Наконец она открыла глаза и посмотрела на меня:
— Так что, вы видите, я никогда никого не стала бы убивать
из-за денег. Я не люблю деньги.
И она имела ввиду именно то, что говорила. Клеменси Леонидис
относилась к тем редким людям, для которых деньги ничего не значат, которые не
любят роскошь, предпочитают ей суровую простоту обстановки и подозрительно
относятся ко всякого рода приобретениям.
Но все же для многих деньги хоть и не имеют ценности сами по
себе, но важны как средство, дающее силу и власть.

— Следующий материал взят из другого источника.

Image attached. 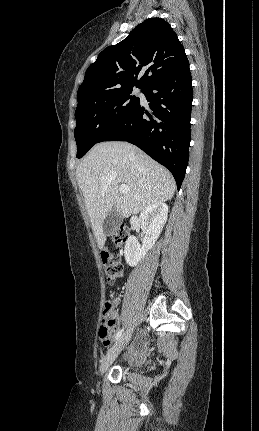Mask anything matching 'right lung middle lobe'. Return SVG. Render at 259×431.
<instances>
[{
  "label": "right lung middle lobe",
  "mask_w": 259,
  "mask_h": 431,
  "mask_svg": "<svg viewBox=\"0 0 259 431\" xmlns=\"http://www.w3.org/2000/svg\"><path fill=\"white\" fill-rule=\"evenodd\" d=\"M132 90L133 87L121 88L93 95L78 104L75 111L77 126L74 130L77 158L83 157L139 104V98L131 95Z\"/></svg>",
  "instance_id": "dd1d6c3e"
}]
</instances>
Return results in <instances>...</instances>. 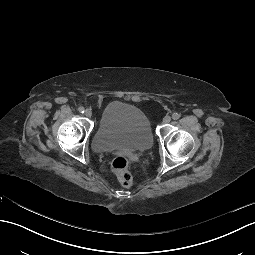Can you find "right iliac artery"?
Segmentation results:
<instances>
[{
    "mask_svg": "<svg viewBox=\"0 0 255 255\" xmlns=\"http://www.w3.org/2000/svg\"><path fill=\"white\" fill-rule=\"evenodd\" d=\"M78 111H79L80 113H84V107H82V106L79 107V108H78Z\"/></svg>",
    "mask_w": 255,
    "mask_h": 255,
    "instance_id": "1",
    "label": "right iliac artery"
}]
</instances>
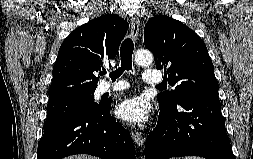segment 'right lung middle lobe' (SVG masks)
I'll list each match as a JSON object with an SVG mask.
<instances>
[{
	"label": "right lung middle lobe",
	"instance_id": "obj_1",
	"mask_svg": "<svg viewBox=\"0 0 253 159\" xmlns=\"http://www.w3.org/2000/svg\"><path fill=\"white\" fill-rule=\"evenodd\" d=\"M93 94L94 92H86L49 100L44 129L78 111L98 109L102 105V102L99 104L95 103Z\"/></svg>",
	"mask_w": 253,
	"mask_h": 159
}]
</instances>
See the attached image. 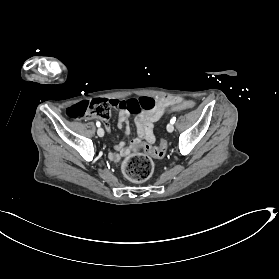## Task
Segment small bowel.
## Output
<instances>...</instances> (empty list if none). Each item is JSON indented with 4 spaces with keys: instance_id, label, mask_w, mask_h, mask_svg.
<instances>
[{
    "instance_id": "small-bowel-1",
    "label": "small bowel",
    "mask_w": 279,
    "mask_h": 279,
    "mask_svg": "<svg viewBox=\"0 0 279 279\" xmlns=\"http://www.w3.org/2000/svg\"><path fill=\"white\" fill-rule=\"evenodd\" d=\"M178 100L171 97L166 96H159L156 99V106L152 110L148 111H141L138 112V114L135 117V124L137 127V133H138V139H135L131 141L130 147L136 146L141 141H146L148 143H154L155 136L153 133V124L158 121L162 115L164 114L166 108L174 103H177ZM129 112L128 111H121L118 114V128L122 129L125 127V133L126 135H129L131 133L130 127H129ZM105 129L108 133L111 131V125L108 121H105L104 123ZM116 152H110L109 158L112 161H117L120 157L121 153H124L128 150V146L125 142H121L118 144H115L114 146Z\"/></svg>"
}]
</instances>
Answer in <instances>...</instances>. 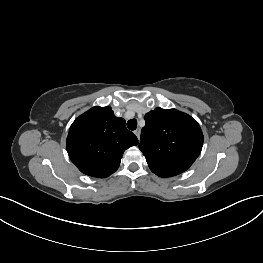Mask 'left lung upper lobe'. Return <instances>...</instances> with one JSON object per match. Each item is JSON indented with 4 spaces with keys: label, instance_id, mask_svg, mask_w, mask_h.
Instances as JSON below:
<instances>
[{
    "label": "left lung upper lobe",
    "instance_id": "1",
    "mask_svg": "<svg viewBox=\"0 0 263 263\" xmlns=\"http://www.w3.org/2000/svg\"><path fill=\"white\" fill-rule=\"evenodd\" d=\"M144 119L139 148L152 172L166 178L186 171L202 149L199 124L176 109L156 108Z\"/></svg>",
    "mask_w": 263,
    "mask_h": 263
}]
</instances>
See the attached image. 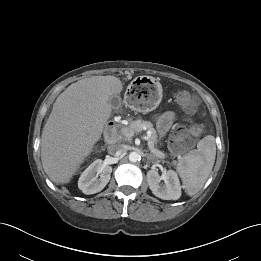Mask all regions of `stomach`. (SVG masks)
Returning <instances> with one entry per match:
<instances>
[{
	"instance_id": "obj_1",
	"label": "stomach",
	"mask_w": 261,
	"mask_h": 261,
	"mask_svg": "<svg viewBox=\"0 0 261 261\" xmlns=\"http://www.w3.org/2000/svg\"><path fill=\"white\" fill-rule=\"evenodd\" d=\"M162 96V85L157 79L141 76L129 85L125 103L132 110L146 114L158 107Z\"/></svg>"
}]
</instances>
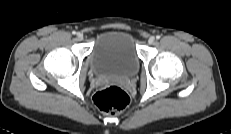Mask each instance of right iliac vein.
<instances>
[{
  "label": "right iliac vein",
  "instance_id": "right-iliac-vein-1",
  "mask_svg": "<svg viewBox=\"0 0 231 134\" xmlns=\"http://www.w3.org/2000/svg\"><path fill=\"white\" fill-rule=\"evenodd\" d=\"M77 39H78L79 41L83 40V34L80 33V32H78V33H77Z\"/></svg>",
  "mask_w": 231,
  "mask_h": 134
}]
</instances>
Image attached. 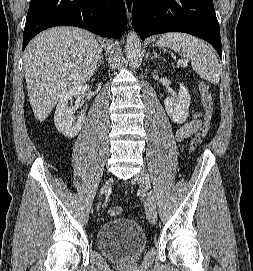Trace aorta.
<instances>
[{"mask_svg": "<svg viewBox=\"0 0 253 271\" xmlns=\"http://www.w3.org/2000/svg\"><path fill=\"white\" fill-rule=\"evenodd\" d=\"M126 55L129 66L134 69L138 67L141 57V42L138 34L134 31L127 35Z\"/></svg>", "mask_w": 253, "mask_h": 271, "instance_id": "762f6f07", "label": "aorta"}]
</instances>
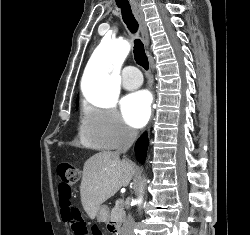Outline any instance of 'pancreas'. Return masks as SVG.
<instances>
[{
  "label": "pancreas",
  "mask_w": 250,
  "mask_h": 235,
  "mask_svg": "<svg viewBox=\"0 0 250 235\" xmlns=\"http://www.w3.org/2000/svg\"><path fill=\"white\" fill-rule=\"evenodd\" d=\"M111 221L122 223L125 220V211L123 207V202L119 200L118 203H116V206L111 211L110 216Z\"/></svg>",
  "instance_id": "1"
}]
</instances>
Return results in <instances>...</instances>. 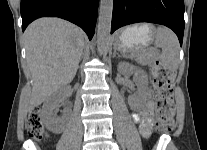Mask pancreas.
<instances>
[{
  "label": "pancreas",
  "mask_w": 207,
  "mask_h": 150,
  "mask_svg": "<svg viewBox=\"0 0 207 150\" xmlns=\"http://www.w3.org/2000/svg\"><path fill=\"white\" fill-rule=\"evenodd\" d=\"M136 60L141 65H148L153 60V54L150 51H140L135 54Z\"/></svg>",
  "instance_id": "pancreas-1"
}]
</instances>
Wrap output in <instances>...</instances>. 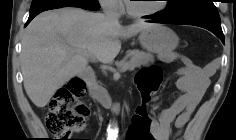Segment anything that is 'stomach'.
Returning <instances> with one entry per match:
<instances>
[{
	"label": "stomach",
	"mask_w": 236,
	"mask_h": 140,
	"mask_svg": "<svg viewBox=\"0 0 236 140\" xmlns=\"http://www.w3.org/2000/svg\"><path fill=\"white\" fill-rule=\"evenodd\" d=\"M139 41L147 51L158 55H165L176 49L179 38L168 27L155 24L141 31Z\"/></svg>",
	"instance_id": "0dacf381"
}]
</instances>
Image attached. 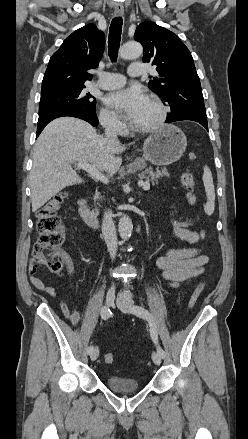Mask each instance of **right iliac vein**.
I'll list each match as a JSON object with an SVG mask.
<instances>
[{"label":"right iliac vein","instance_id":"63e3f726","mask_svg":"<svg viewBox=\"0 0 248 439\" xmlns=\"http://www.w3.org/2000/svg\"><path fill=\"white\" fill-rule=\"evenodd\" d=\"M114 301H115V292L113 289H110L106 295V303L109 307H112L114 305ZM98 356H99V349L96 347L90 353V359L92 361H95L98 358Z\"/></svg>","mask_w":248,"mask_h":439}]
</instances>
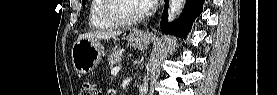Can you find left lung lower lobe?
Wrapping results in <instances>:
<instances>
[{"mask_svg":"<svg viewBox=\"0 0 277 95\" xmlns=\"http://www.w3.org/2000/svg\"><path fill=\"white\" fill-rule=\"evenodd\" d=\"M203 3L204 0H187L181 19L168 25V0H165L163 19L160 22L162 31L175 34L183 38L184 35L187 34L195 18L201 14Z\"/></svg>","mask_w":277,"mask_h":95,"instance_id":"obj_1","label":"left lung lower lobe"}]
</instances>
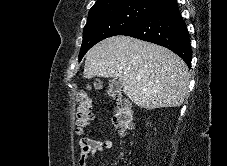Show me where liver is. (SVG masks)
<instances>
[{
	"label": "liver",
	"instance_id": "liver-1",
	"mask_svg": "<svg viewBox=\"0 0 227 166\" xmlns=\"http://www.w3.org/2000/svg\"><path fill=\"white\" fill-rule=\"evenodd\" d=\"M84 78L114 77L137 106L178 107L190 75L186 63L169 49L128 36L109 37L86 54Z\"/></svg>",
	"mask_w": 227,
	"mask_h": 166
}]
</instances>
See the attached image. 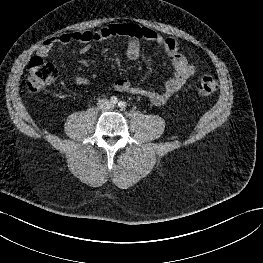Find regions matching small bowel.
I'll use <instances>...</instances> for the list:
<instances>
[{
	"label": "small bowel",
	"mask_w": 263,
	"mask_h": 263,
	"mask_svg": "<svg viewBox=\"0 0 263 263\" xmlns=\"http://www.w3.org/2000/svg\"><path fill=\"white\" fill-rule=\"evenodd\" d=\"M111 37H124L127 39V57L131 60H136L140 57L142 40L154 43L171 59L174 71L173 76L167 80L164 87L160 90L135 86L128 79L120 78L114 83V88L118 92L143 96L154 105L160 106L176 94L195 73V66L180 52L179 44L174 38L163 37L148 27H142L134 23H114L94 32L82 30L74 33L59 34L45 40L39 46L38 54L46 57L54 47L66 45L70 42L81 43L83 45L81 52L85 53L92 42L103 41ZM75 83L78 86H86L88 79L85 76L78 75L75 78Z\"/></svg>",
	"instance_id": "c3829d8e"
}]
</instances>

— Вы можете не желать денег для себя, — осторожно сказал я.
— Но ведь их можно вложить в важные и интересные предприятия — например, в
научные исследования.
Мне казалось, Клеменси должна быть фанатически предана
науке, но она ответила:
— Не думаю, что вложения капитала в науку приносят особую
пользу. Стоящие открытия обычно делаются по вдохновению энтузиастами,
преданными идее людьми. Дорогое оборудование и тщательная подготовка к
экспериментам не так эффективны, как вы полагаете. Вложенные в науку деньги
попадают, как правило, не в те руки.